- **WORK TO BE COMPLETED**
Show all lines from the listing below that contain "andere".

------------------------

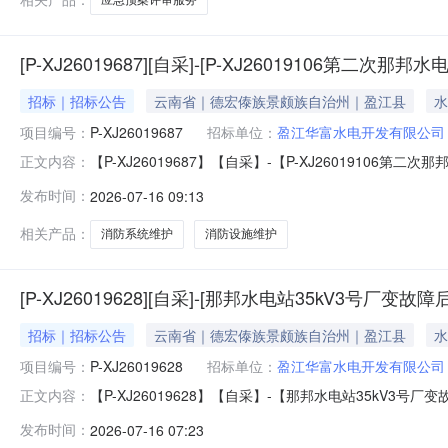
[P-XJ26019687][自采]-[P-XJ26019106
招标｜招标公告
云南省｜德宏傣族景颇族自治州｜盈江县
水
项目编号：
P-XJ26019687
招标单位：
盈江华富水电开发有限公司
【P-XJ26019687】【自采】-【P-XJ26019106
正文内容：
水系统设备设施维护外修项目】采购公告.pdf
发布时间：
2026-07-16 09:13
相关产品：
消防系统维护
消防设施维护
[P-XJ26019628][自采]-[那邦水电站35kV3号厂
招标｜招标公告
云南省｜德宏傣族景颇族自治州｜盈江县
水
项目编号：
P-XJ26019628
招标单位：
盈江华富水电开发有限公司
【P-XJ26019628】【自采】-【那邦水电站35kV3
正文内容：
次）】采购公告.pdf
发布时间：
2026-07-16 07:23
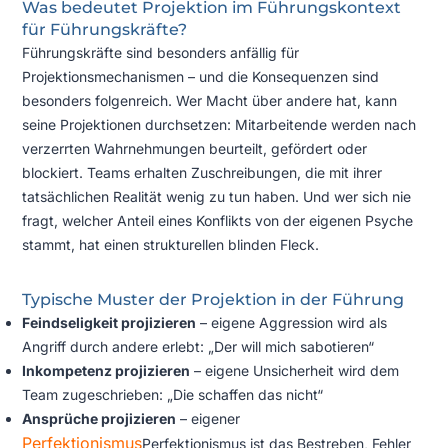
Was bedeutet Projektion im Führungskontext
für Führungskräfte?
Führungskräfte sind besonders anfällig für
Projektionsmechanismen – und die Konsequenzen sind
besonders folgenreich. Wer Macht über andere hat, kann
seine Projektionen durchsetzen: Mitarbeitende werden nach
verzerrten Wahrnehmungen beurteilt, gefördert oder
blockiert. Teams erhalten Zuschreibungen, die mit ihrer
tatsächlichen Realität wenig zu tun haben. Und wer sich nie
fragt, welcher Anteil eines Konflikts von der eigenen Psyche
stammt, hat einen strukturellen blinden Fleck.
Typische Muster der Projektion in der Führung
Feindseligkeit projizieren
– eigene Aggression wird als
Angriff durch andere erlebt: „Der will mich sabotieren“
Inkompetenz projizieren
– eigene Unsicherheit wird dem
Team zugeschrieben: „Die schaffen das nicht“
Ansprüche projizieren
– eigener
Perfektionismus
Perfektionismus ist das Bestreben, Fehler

------------------------

- **SOLUTION TO THE EXERCISE**
besonders folgenreich. Wer Macht über andere hat, kann
Angriff durch andere erlebt: „Der will mich sabotieren“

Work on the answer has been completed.